Minimum Detection Efficiencies for a Loophole-Free Bell-type Test

TL;DR

This paper identifies optimal conditions for closing the detection loophole in Bell tests, showing that perfect detection efficiency in one measurement suffices for a loophole-free test across many non-maximally entangled states.

Contribution

It derives a new Eberhard-like inequality and demonstrates that only one measurement needs perfect detection efficiency to close the loophole for numerous entangled states.

Findings

Perfect detection efficiency in one measurement suffices for loophole closure.

Loophole-free tests tolerate a certain level of noise.

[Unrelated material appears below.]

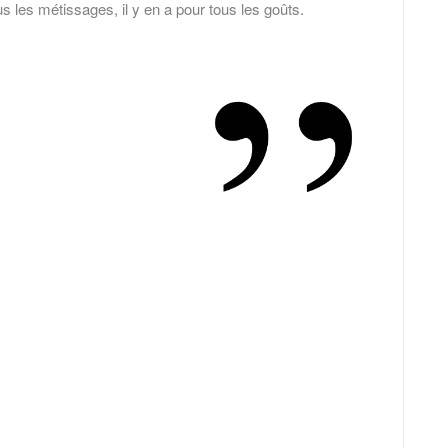
s les métissages, il y en a pour tous les goûts.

Applicable to a wide range of non-maximally entangled states.

Abstract

We discuss the problem of finding the most favorable conditions for closing the detection loophole in a test of local realism with a Bell inequality. For a generic non-maximally entangled two-qubit state and two alternative measurement bases we apply Hardy's proof of non-locality without inequality and derive an Eberhard-like inequality. For an infinity of non-maximally entangled states we find that it is possible to refute local realism by requiring perfect detection efficiency for only one of the two measurements: the test is free from the detection loophole for any value of the detection efficiency corresponding to the other measurement. The maximum tolerable noise in a loophole-free test is also evaluated.